Prose is basically anything written in language that is not poetry.
The setting of a work of prose fiction consists of three parts:
- Place—the location or geographical area where the action occurs
- Time—the time of day, season, or historical period when the action occurs
- Atmosphere—the emotions associated with the story’s physical environment
The setting is either directly stated by the author, or it can be inferred by the reader.
The plot of a story refers the sequence of events.
Conflicts occur in the plot to create moments of tension:
- Characters defy society or other individuals
- Characters cope with dangerous surroundings
- Characters struggle with their own emotions
Point of View:
The reader sees the events of a story through the eyes of the narrator—the person who tells the story.
The narrator’s explanations and interpretations of the events represent the story’s point of view.
There are two main types of narrator:
- An outside narrator does not participate in the conflict of the story and is not a character in the story.

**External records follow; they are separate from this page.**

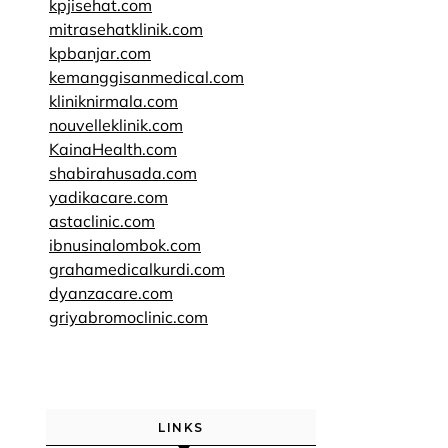
kpjisehat.com
mitrasehatklinik.com
kpbanjar.com
kemanggisanmedical.com
kliniknirmala.com
nouvelleklinik.com
KainaHealth.com
shabirahusada.com
yadikacare.com
astaclinic.com
ibnusinalombok.com
grahamedicalkurdi.com
dyanzacare.com
griyabromoclinic.com
LINKS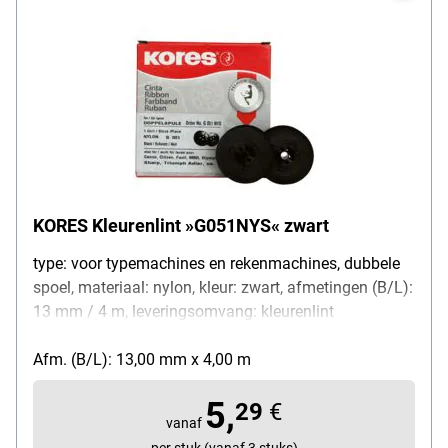
KORES Kleurenlint »G051NYS« zwart
type: voor typemachines en rekenmachines, dubbele
spoel, materiaal: nylon, kleur: zwart, afmetingen (B/L):
13 mm / 4 m, leveringsomvang: kleurenlint
Afm. (B/L): 13,00 mm x 4,00 m
5,
29
€
vanaf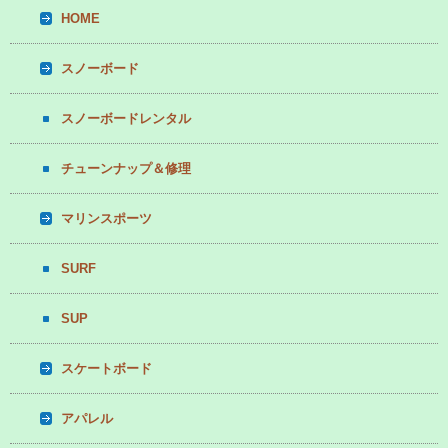
HOME
スノーボード
スノーボードレンタル
チューンナップ＆修理
マリンスポーツ
SURF
SUP
スケートボード
アパレル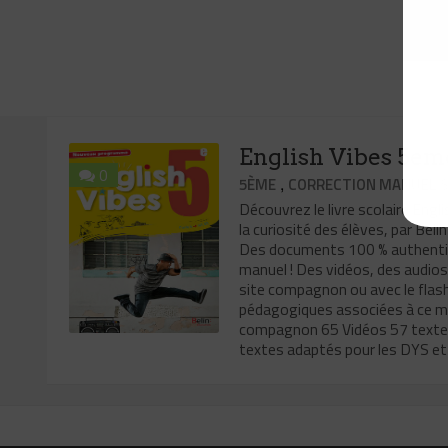
English Vibes 5em
0
,
5ÈME
CORRECTION MANUEL S
Découvrez le livre scolaire Eng
la curiosité des élèves, par B
Des documents 100 % authentiq
manuel ! Des vidéos, des audios,
site compagnon ou avec le flash
pédagogiques associées à ce man
compagnon 65 Vidéos 57 textes l
textes adaptés pour les DYS et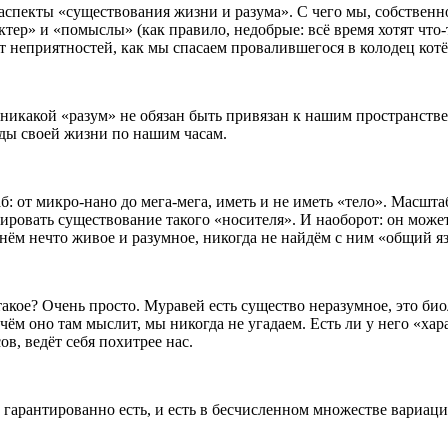
спекты «существования жизни и разума». С чего мы, собственно
тер» и «помыслы» (как правило, недобрые: всё время хотят что-т
т неприятностей, как мы спасаем провалившегося в колодец котё
 никакой «разум» не обязан быть привязан к нашим пространстве
нды своей жизни по нашим часам.
: от микро-нано до мега-мега, иметь и не иметь «тело». Масшта
сировать существование такого «носителя». И наоборот: он мож
в нём нечто живое и разумное, никогда не найдём с ним «общий 
 такое? Очень просто. Муравей есть существо неразумное, это би
м оно там мыслит, мы никогда не угадаем. Есть ли у него «хара
в, ведёт себя похитрее нас.
гарантированно есть, и есть в бесчисленном множестве вариаци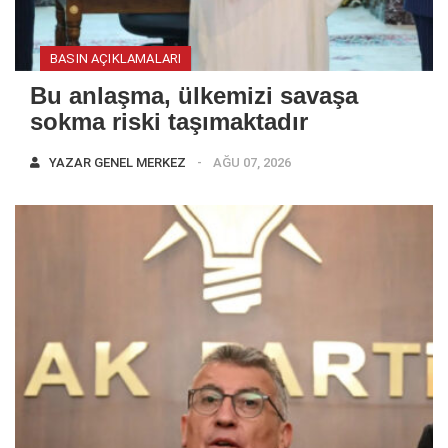
BASIN AÇIKLAMALARI
Bu anlaşma, ülkemizi savaşa
sokma riski taşımaktadır
YAZAR
GENEL MERKEZ
AĞU 07, 2026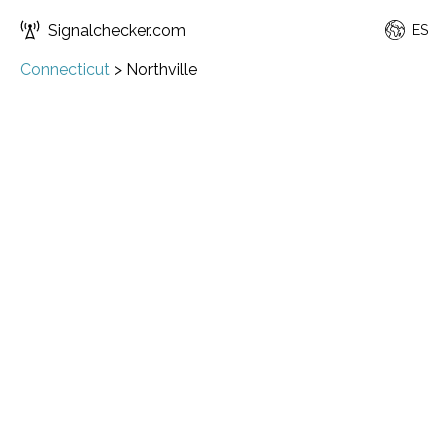
Signalchecker.com
ES
Connecticut
>
Northville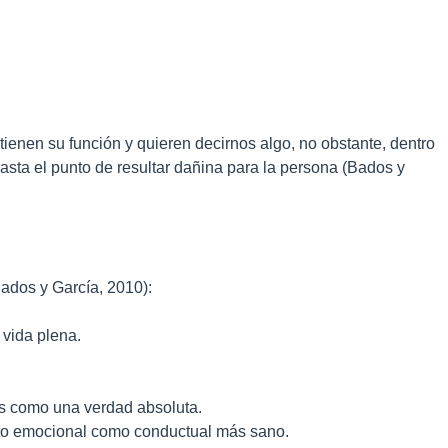
tienen su función y quieren decirnos algo, no obstante, dentro
sta el punto de resultar dañina para la persona (Bados y
Bados y García, 2010):
 vida plena.
os como una verdad absoluta.
anto emocional como conductual más sano.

- A character narrator participates in the action of the story, and the reader witnesses the events through his or her eyes.
Characterization refers to the methods an author uses to present characters to the reader:
- outside narrator’s comments
- other characters’ comments
- scenes depicting characters in action
- A simile is a comparison using the word like or a
- A metaphor is an implied comparison in which the writer states that something is something else.
The theme is the underlying meaning of a story:
- beliefs and opinions about life
- attitudes toward political or social issues
- perceptions about human nature and relationships
The theme of a story is usually implied throughout the story, not stated directly.